▶ **EXERCISE**
Could you reproduce, from the records below, everything from the line with "Bingo, fellowship, and a" down to the line with "Monday Aug 24, 2026", keeping both of those lines and changing nothing?

◇ ◇ ◇

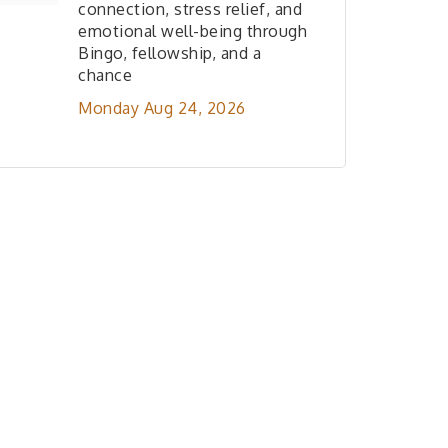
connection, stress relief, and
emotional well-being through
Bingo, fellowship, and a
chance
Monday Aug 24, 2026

◇ ◇ ◇

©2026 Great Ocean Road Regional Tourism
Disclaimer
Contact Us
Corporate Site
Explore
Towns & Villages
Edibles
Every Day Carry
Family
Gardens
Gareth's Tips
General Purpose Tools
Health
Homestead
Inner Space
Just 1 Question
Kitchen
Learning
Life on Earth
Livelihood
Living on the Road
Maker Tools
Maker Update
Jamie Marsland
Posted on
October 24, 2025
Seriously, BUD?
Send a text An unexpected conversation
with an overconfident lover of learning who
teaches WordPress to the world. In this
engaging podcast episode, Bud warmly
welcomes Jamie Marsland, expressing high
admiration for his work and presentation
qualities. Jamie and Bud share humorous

◇ ◇ ◇

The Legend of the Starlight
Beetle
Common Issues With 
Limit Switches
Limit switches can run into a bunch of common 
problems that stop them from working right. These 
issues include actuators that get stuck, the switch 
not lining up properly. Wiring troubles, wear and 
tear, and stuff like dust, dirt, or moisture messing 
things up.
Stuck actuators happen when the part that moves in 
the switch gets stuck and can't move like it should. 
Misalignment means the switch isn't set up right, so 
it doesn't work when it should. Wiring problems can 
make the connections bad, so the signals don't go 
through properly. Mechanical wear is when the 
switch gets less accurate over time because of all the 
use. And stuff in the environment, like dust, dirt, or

◇ ◇ ◇

▶ **RESPONSE**
Bingo, fellowship, and a
chance
Monday Aug 24, 2026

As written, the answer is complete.